WHAT THE TASK REQUIRES:
Set down each of the records below exactly as it reads. No pictures go into the copy.

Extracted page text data
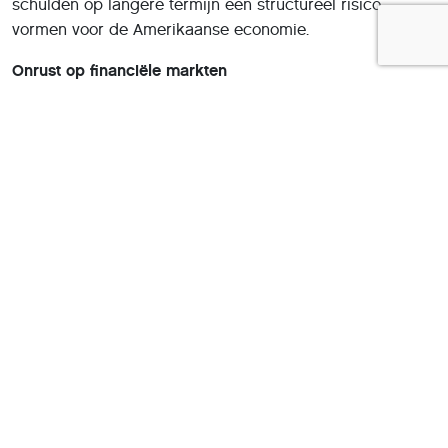
schulden op langere termijn een structureel risico
vormen voor de Amerikaanse economie.
Onrust op financiële markten
Ook geopolitieke spanningen en onzekerheid over
economische groei spelen een rol. Financiële markten
proberen voortdurend in te schatten hoe sterk de
economie blijft groeien en hoe centrale banken zullen
reageren. Daardoor kunnen obligatierentes soms snel
bewegen.
Waarom is dit belangrijk voor aandelen?
Veel beleggers kijken vooral naar aandelenkoersen,
maar de obligatiemarkt heeft enorme invloed op vrijwel
alle financiële markten. Wanneer staatsobligaties een
hogere rente bieden, worden ze aantrekkelijker ten
opzichte van aandelen. Sommige beleggers verschuiven
dan geld van aandelen naar obligaties. Dat kan druk
zetten op aandelenmarkten.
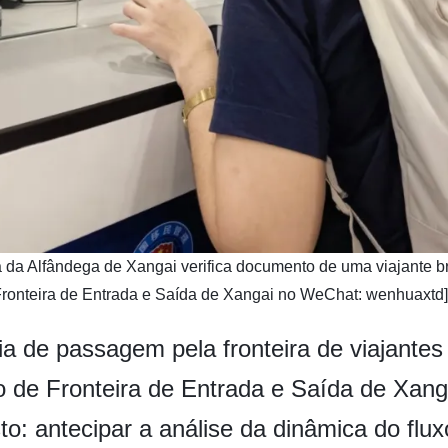
ra da Alfândega de Xangai verifica documento de uma viajante bra
Fronteira de Entrada e Saída de Xangai no WeChat: wenhuaxtd]
a de passagem pela fronteira de viajantes
 de Fronteira de Entrada e Saída de Xang
o: antecipar a análise da dinâmica do fluxo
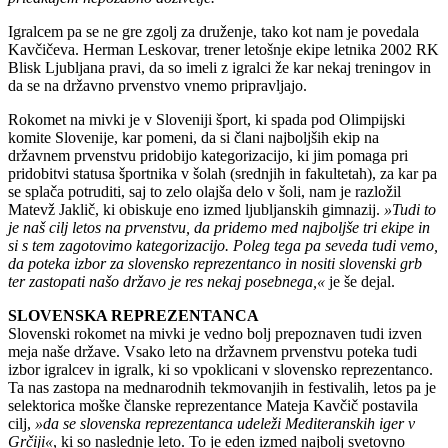
Igralcem pa se ne gre zgolj za druženje, tako kot nam je povedala
Kavčičeva. Herman Leskovar, trener letošnje ekipe letnika 2002 RK
Blisk Ljubljana pravi, da so imeli z igralci že kar nekaj treningov in
da se na državno prvenstvo vnemo pripravljajo.
Rokomet na mivki je v Sloveniji šport, ki spada pod Olimpijski
komite Slovenije, kar pomeni, da si člani najboljših ekip na
državnem prvenstvu pridobijo kategorizacijo, ki jim pomaga pri
pridobitvi statusa športnika v šolah (srednjih in fakultetah), za kar pa
se splača potruditi, saj to zelo olajša delo v šoli, nam je razložil
Matevž Jaklič, ki obiskuje eno izmed ljubljanskih gimnazij.
»Tudi to
je naš cilj letos na prvenstvu, da pridemo med najboljše tri ekipe in
si s tem zagotovimo kategorizacijo. Poleg tega pa seveda tudi vemo,
da poteka izbor za slovensko reprezentanco in nositi slovenski grb
ter zastopati našo državo je res nekaj posebnega,«
je še dejal.
SLOVENSKA REPREZENTANCA
Slovenski rokomet na mivki je vedno bolj prepoznaven tudi izven
meja naše države. Vsako leto na državnem prvenstvu poteka tudi
izbor igralcev in igralk, ki so vpoklicani v slovensko reprezentanco.
Ta nas zastopa na mednarodnih tekmovanjih in festivalih, letos pa je
selektorica moške članske reprezentance Mateja Kavčič postavila
cilj,
»da se slovenska reprezentanca udeleži Mediteranskih iger v
Grčiji«
, ki so naslednje leto. To je eden izmed najbolj svetovno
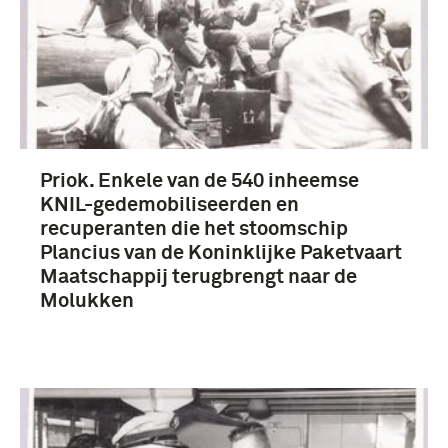
Priok. Enkele van de 540 inheemse
KNIL-gedemobiliseerden en
recuperanten die het stoomschip
Plancius van de Koninklijke Paketvaart
Maatschappij terugbrengt naar de
Molukken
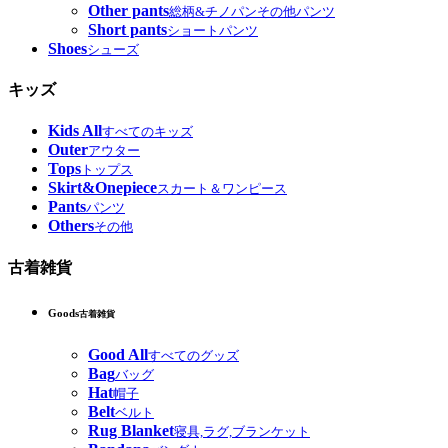
Other pants
総柄&チノパンその他パンツ
Short pants
ショートパンツ
Shoes
シューズ
キッズ
Kids All
すべてのキッズ
Outer
アウター
Tops
トップス
Skirt&Onepiece
スカート＆ワンピース
Pants
パンツ
Others
その他
古着雑貨
Goods
古着雑貨
Good All
すべてのグッズ
Bag
バッグ
Hat
帽子
Belt
ベルト
Rug Blanket
寝具,ラグ,ブランケット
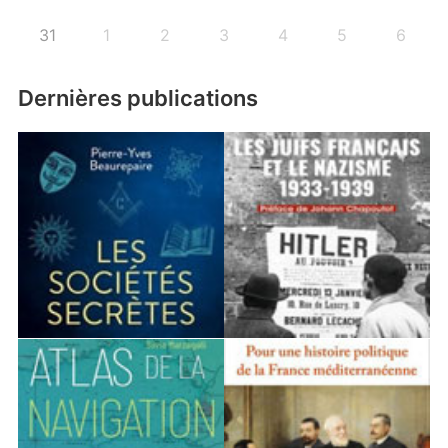
31
1
2
3
4
5
6
Dernières publications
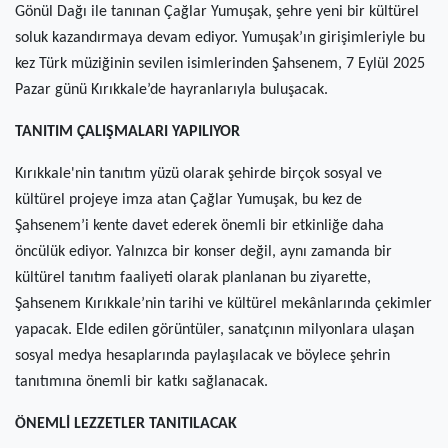
Gönül Dağı ile tanınan Çağlar Yumuşak, şehre yeni bir kültürel
soluk kazandırmaya devam ediyor. Yumuşak’ın girişimleriyle bu
kez Türk müziğinin sevilen isimlerinden Şahsenem, 7 Eylül 2025
Pazar günü Kırıkkale’de hayranlarıyla buluşacak.
TANITIM ÇALIŞMALARI YAPILIYOR
Kırıkkale'nin tanıtım yüzü olarak şehirde birçok sosyal ve
kültürel projeye imza atan Çağlar Yumuşak, bu kez de
Şahsenem’i kente davet ederek önemli bir etkinliğe daha
öncülük ediyor. Yalnızca bir konser değil, aynı zamanda bir
kültürel tanıtım faaliyeti olarak planlanan bu ziyarette,
Şahsenem Kırıkkale’nin tarihi ve kültürel mekânlarında çekimler
yapacak. Elde edilen görüntüler, sanatçının milyonlara ulaşan
sosyal medya hesaplarında paylaşılacak ve böylece şehrin
tanıtımına önemli bir katkı sağlanacak.
ÖNEMLİ LEZZETLER TANITILACAK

EXERCISE SOLUTION:
schulden op langere termijn een structureel risico
vormen voor de Amerikaanse economie.
Onrust op financiële markten
Ook geopolitieke spanningen en onzekerheid over
economische groei spelen een rol. Financiële markten
proberen voortdurend in te schatten hoe sterk de
economie blijft groeien en hoe centrale banken zullen
reageren. Daardoor kunnen obligatierentes soms snel
bewegen.
Waarom is dit belangrijk voor aandelen?
Veel beleggers kijken vooral naar aandelenkoersen,
maar de obligatiemarkt heeft enorme invloed op vrijwel
alle financiële markten. Wanneer staatsobligaties een
hogere rente bieden, worden ze aantrekkelijker ten
opzichte van aandelen. Sommige beleggers verschuiven
dan geld van aandelen naar obligaties. Dat kan druk
zetten op aandelenmarkten.
ra da Alfândega de Xangai verifica documento de uma viajante bra
Fronteira de Entrada e Saída de Xangai no WeChat: wenhuaxtd]
a de passagem pela fronteira de viajantes
 de Fronteira de Entrada e Saída de Xang
o: antecipar a análise da dinâmica do fluxo
Igralcem pa se ne gre zgolj za druženje, tako kot nam je povedala
Kavčičeva. Herman Leskovar, trener letošnje ekipe letnika 2002 RK
Blisk Ljubljana pravi, da so imeli z igralci že kar nekaj treningov in
da se na državno prvenstvo vnemo pripravljajo.
Rokomet na mivki je v Sloveniji šport, ki spada pod Olimpijski
komite Slovenije, kar pomeni, da si člani najboljših ekip na
državnem prvenstvu pridobijo kategorizacijo, ki jim pomaga pri
pridobitvi statusa športnika v šolah (srednjih in fakultetah), za kar pa
se splača potruditi, saj to zelo olajša delo v šoli, nam je razložil
Matevž Jaklič, ki obiskuje eno izmed ljubljanskih gimnazij.
»Tudi to
je naš cilj letos na prvenstvu, da pridemo med najboljše tri ekipe in
si s tem zagotovimo kategorizacijo. Poleg tega pa seveda tudi vemo,
da poteka izbor za slovensko reprezentanco in nositi slovenski grb
ter zastopati našo državo je res nekaj posebnega,«
je še dejal.
SLOVENSKA REPREZENTANCA
Slovenski rokomet na mivki je vedno bolj prepoznaven tudi izven
meja naše države. Vsako leto na državnem prvenstvu poteka tudi
izbor igralcev in igralk, ki so vpoklicani v slovensko reprezentanco.
Ta nas zastopa na mednarodnih tekmovanjih in festivalih, letos pa je
selektorica moške članske reprezentance Mateja Kavčič postavila
cilj,
»da se slovenska reprezentanca udeleži Mediteranskih iger v
Grčiji«
, ki so naslednje leto. To je eden izmed najbolj svetovno
Priok. Enkele van de 540 inheemse
KNIL-gedemobiliseerden en
recuperanten die het stoomschip
Plancius van de Koninklijke Paketvaart
Maatschappij terugbrengt naar de
Molukken
Other pants
総柄&チノパンその他パンツ
Short pants
ショートパンツ
Shoes
シューズ
キッズ
Kids All
すべてのキッズ
Outer
アウター
Tops
トップス
Skirt&Onepiece
スカート＆ワンピース
Pants
パンツ
Others
その他
古着雑貨
Goods
古着雑貨
Good All
すべてのグッズ
Bag
バッグ
Hat
帽子
Belt
ベルト
Rug Blanket
寝具,ラグ,ブランケット
31
1
2
3
4
5
6
Dernières publications
Gönül Dağı ile tanınan Çağlar Yumuşak, şehre yeni bir kültürel
soluk kazandırmaya devam ediyor. Yumuşak’ın girişimleriyle bu
kez Türk müziğinin sevilen isimlerinden Şahsenem, 7 Eylül 2025
Pazar günü Kırıkkale’de hayranlarıyla buluşacak.
TANITIM ÇALIŞMALARI YAPILIYOR
Kırıkkale'nin tanıtım yüzü olarak şehirde birçok sosyal ve
kültürel projeye imza atan Çağlar Yumuşak, bu kez de
Şahsenem’i kente davet ederek önemli bir etkinliğe daha
öncülük ediyor. Yalnızca bir konser değil, aynı zamanda bir
kültürel tanıtım faaliyeti olarak planlanan bu ziyarette,
Şahsenem Kırıkkale’nin tarihi ve kültürel mekânlarında çekimler
yapacak. Elde edilen görüntüler, sanatçının milyonlara ulaşan
sosyal medya hesaplarında paylaşılacak ve böylece şehrin
tanıtımına önemli bir katkı sağlanacak.
ÖNEMLİ LEZZETLER TANITILACAK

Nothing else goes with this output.